Book Review: Cultivating Curiosity

I read a professional book titled Cultivating Curiosity by Wendy L. Ostroff that is worth sharing. Here I discuss the ways in which I have implemented some of her ideas and approaches into my teaching practice.


But first, below is a bit about the book from the ASCD website:

Curiosity comes from within—we just have to know how to unleash it.

We learn by engaging and exploring, asking questions and testing out answers. Yet our classrooms are not always places where such curiosity is encouraged and supported.

Cultivating Curiosity in K–12 Classrooms describes how teachers can create a structured, student-centered environment that allows for openness and surprise, where inquiry guides authentic learning.

Award-winning educator Wendy L. Ostroff shows how to foster student curiosity through exploration, novelty, and play; questioning and critical thinking; and experimenting and problem solving.

With techniques to try, scaffolding advice, and relevant research from neuroscience and psychology, this book will help teachers harness the powerful drive in all learners—the drive to know, understand, and experience the world in a meaningful way.

You can read excerpts by clicking here.

I used to have a room next door to the late Pete Pew, Hart High social studies teacher extraordinaire.  He would often pop in to chat about students and educational topics. One topic we would return to time and time again was the idea of intrinsic motivation. He noted that he found the kids who were most intrinsically motivated performed better and wondered how we could encourage or create intrinsic motivation.  Ostroff has a chapter dedicated to this very concept titled, “Embrace Intrinsic Motivation.”  What I love is that she doesn’t simply throw up her hands and say that by high school students beliefs about who they are as learners cannot be changed (but I know I have felt this way at times and I have also heard other teachers say it is simply too late for them to change!). Instead Ostroff examines ways in which teachers can help students tap into their motivation and retain it.  She also cautions about what can harm intrinsic motivation (who would think praise can be harmful? It can!).

Here is what I tried…

“Sincere wonder and interest, plus a degree of freedom, is the recipe for keeping students intrinsically motivated.”
-Wendy L. Ostroff

My students have been creating a TED Talk as a final project for the past few years.  I used to provide a list of topic choices, but this year I tried a different approach.  As this is a year-long project, I began by tapping into their curiosities in the fall.  Ostroff details an exercise called “Everything is interesting” and I did something similar.  In their Writer’s Notebooks students created a list of potential topics for subjects they are highly familiar with and imagined ways in which they could present these to the class.  Then a few demonstrated the topics in interesting and thought-provoking ways.  Some were over the top and ridiculous, but they found that they enjoyed having the freedom of choice (in both topic and presentation).  They demonstrated their understanding of the material AND they were given permission to be creative in their demonstration.  Over the course of the year they identified a new topic to explore (sometimes switching ideas as their interests changed), researched (books, articles, other TED talks, movies, etc.), rhetorically analyzed sources, wrote a 4-6 page research paper with in-text citations, and are now preparing to bring the research to life for an audience of their peers.  This year more than any other I have seen the power that wonder and freedom can have on our students.  They had (structured) power over their own learning and this gave them the motivation they needed. They wholeheartedly have embraced the project and they spend time out of class deepening their understanding of a topic they care about.  And the best part?  They are using all the skills we learn in class and demonstrating mastery of the anchor standards.

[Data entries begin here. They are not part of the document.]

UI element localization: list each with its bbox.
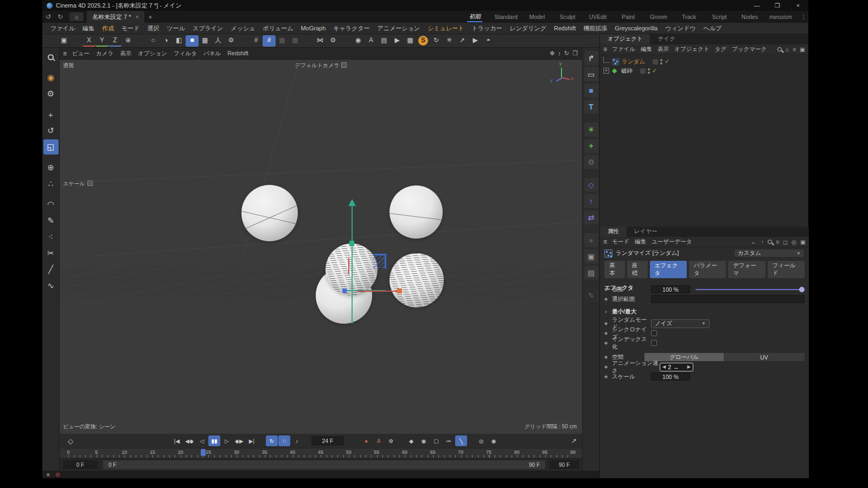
layout-menu-icon[interactable]: ⋮	[799, 14, 808, 21]
pan-view-icon[interactable]: ✥	[550, 50, 554, 57]
param-diamond-icon[interactable]: ◆	[600, 297, 612, 301]
mode-settings-button[interactable]: ⚙	[225, 35, 238, 47]
visibility-dots[interactable]	[660, 59, 662, 65]
gizmo-z-handle[interactable]	[342, 288, 347, 293]
layout-tab-custom[interactable]: mesoism	[765, 11, 796, 23]
live-selection-tool[interactable]: ◉	[43, 70, 59, 85]
om-menu-tags[interactable]: タグ	[712, 46, 729, 53]
camera-icon[interactable]: ▣	[584, 249, 598, 264]
am-stab-basic[interactable]: 基本	[604, 261, 625, 278]
object-name[interactable]: ランダム	[622, 58, 645, 66]
menu-animation[interactable]: アニメーション	[374, 24, 424, 33]
coordinate-system-button[interactable]: ⊕	[122, 35, 135, 47]
undo-icon[interactable]: ↺	[42, 13, 54, 21]
om-hamburger-icon[interactable]: ≡	[603, 46, 608, 53]
group-expand-icon[interactable]: ›	[600, 309, 612, 314]
menu-help[interactable]: ヘルプ	[700, 24, 726, 33]
capsule-button[interactable]: ◓	[482, 35, 495, 47]
menu-redshift[interactable]: Redshift	[550, 25, 579, 31]
plus-deformer-icon[interactable]: +	[584, 139, 598, 153]
line-cut-tool[interactable]: ╱	[43, 262, 59, 277]
fcurve-icon[interactable]: ↗	[571, 437, 577, 445]
multi-move-tool[interactable]: ∴	[43, 176, 59, 191]
key-position-button[interactable]: ◆	[405, 435, 417, 446]
keyframe-all-button[interactable]: ◉	[488, 435, 500, 446]
points-mode-button[interactable]: ○	[146, 35, 159, 47]
character-mode-button[interactable]: 人	[212, 35, 225, 47]
redshift-button[interactable]: S	[418, 36, 428, 46]
range-scrollbar[interactable]: 0 F 90 F	[103, 460, 545, 469]
layout-tab-track[interactable]: Track	[674, 11, 704, 23]
autokey-button[interactable]: A	[373, 435, 385, 446]
gizmo-y-axis[interactable]	[352, 202, 353, 324]
strength-slider[interactable]	[695, 289, 802, 290]
minimize-button[interactable]: —	[746, 0, 767, 11]
am-filter-icon[interactable]: ≡	[776, 239, 779, 245]
edges-mode-button[interactable]: ◑	[159, 35, 173, 47]
plane-icon[interactable]: ▭	[584, 67, 598, 81]
object-row-fracture[interactable]: + 破砕 ✓	[600, 66, 808, 75]
goto-start-button[interactable]: |◀	[171, 435, 183, 446]
new-document-tab-button[interactable]: +	[144, 13, 156, 21]
strength-field[interactable]: 100 %	[651, 285, 690, 293]
loop-button[interactable]: ↻	[266, 435, 278, 446]
quantize-settings-button[interactable]: ▦	[289, 35, 302, 47]
menu-tools[interactable]: ツール	[163, 24, 189, 33]
quantize-button[interactable]: ▦	[276, 35, 289, 47]
goto-end-button[interactable]: ▶|	[246, 435, 258, 446]
render-team-button[interactable]: ▤	[378, 35, 391, 47]
vp-menu-camera[interactable]: カメラ	[93, 50, 117, 57]
key-scale-button[interactable]: ▢	[430, 435, 442, 446]
scale-field[interactable]: 100 %	[651, 373, 690, 381]
record-button[interactable]: ●	[360, 435, 372, 446]
indexed-checkbox[interactable]	[651, 340, 657, 346]
spline-arrow-icon[interactable]: ↱	[584, 51, 598, 65]
document-tab[interactable]: 名称未設定 7 * ×	[87, 11, 144, 23]
prev-key-button[interactable]: ◀◆	[183, 435, 195, 446]
am-stab-deformer[interactable]: デフォーマ	[728, 261, 765, 278]
layout-tab-paint[interactable]: Paint	[613, 11, 643, 23]
gizmo-y-handle[interactable]	[349, 241, 354, 246]
frame-snap-button[interactable]: ∷	[278, 435, 290, 446]
layout-tab-nodes[interactable]: Nodes	[735, 11, 765, 23]
redo-icon[interactable]: ↻	[54, 13, 66, 21]
expand-icon[interactable]: +	[603, 68, 609, 74]
viewport-hamburger-icon[interactable]: ≡	[63, 50, 68, 57]
key-params-button[interactable]: ≔	[443, 435, 455, 446]
am-popout-icon[interactable]: ▣	[800, 239, 806, 245]
vp-menu-options[interactable]: オプション	[135, 50, 170, 57]
om-home-icon[interactable]: ⌂	[786, 46, 789, 53]
y-axis-lock-button[interactable]: Y	[95, 35, 108, 47]
menu-window[interactable]: ウィンドウ	[661, 24, 699, 33]
pause-button[interactable]: ▮▮	[208, 435, 220, 446]
space-uv-button[interactable]: UV	[724, 353, 805, 361]
om-menu-file[interactable]: ファイル	[609, 46, 638, 53]
sync-button[interactable]: ↻	[430, 35, 443, 47]
swap-icon[interactable]: ⇄	[584, 210, 598, 224]
object-name[interactable]: 破砕	[621, 67, 633, 75]
am-back-icon[interactable]: ←	[751, 238, 757, 246]
enable-toggle[interactable]	[653, 59, 658, 65]
viewport-zoom-tool[interactable]	[43, 49, 59, 65]
transfer-tool[interactable]: ⊕	[43, 160, 59, 175]
am-hamburger-icon[interactable]: ≡	[603, 238, 608, 246]
keyframe-presets-button[interactable]: ◎	[475, 435, 487, 446]
layout-tab-model[interactable]: Model	[522, 11, 552, 23]
vp-menu-display[interactable]: 表示	[117, 50, 135, 57]
snap-button[interactable]: #	[250, 35, 263, 47]
am-lock-icon[interactable]: ◻	[783, 239, 788, 245]
spline-pen-tool[interactable]: ✎	[43, 213, 59, 228]
preset-dropdown[interactable]: カスタム▼	[734, 249, 805, 258]
move-tool[interactable]: +	[43, 107, 59, 122]
effector-icon[interactable]: ✳	[584, 123, 598, 137]
vp-menu-panel[interactable]: パネル	[200, 50, 224, 57]
render-settings-button[interactable]: ▦	[404, 35, 417, 47]
am-tab-layers[interactable]: レイヤー	[627, 227, 665, 237]
enabled-check-icon[interactable]: ✓	[665, 58, 669, 65]
menu-edit[interactable]: 編集	[79, 24, 98, 33]
am-stab-parameter[interactable]: パラメータ	[689, 261, 726, 278]
menu-select[interactable]: 選択	[144, 24, 163, 33]
vp-menu-redshift[interactable]: Redshift	[224, 50, 252, 57]
param-diamond-icon[interactable]: ◆	[600, 287, 612, 292]
symmetry-button[interactable]: ⋈	[314, 35, 327, 47]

Students researching and writing in preparation for their TED Talks.  

If you are looking ways to infuse more inquiry in your classroom, please pick up a copy of Cultivating Curiosity…or borrow mine!  The “Curiosity Techniques to Try” embedded in every chapter and her introduction on how to cultivate curiosity have helped me to reflect as a teacher.  Now I am asking more questions and building in more opportunities that may lead to failure-on my part and the students- but I have found that these opportunities also lead to the best surprises.  My students have come to point of being much more autonomous with their learning, more intrinsically motivated, and (I know this is going to sound shocking) they are learning simply for the sake of learning.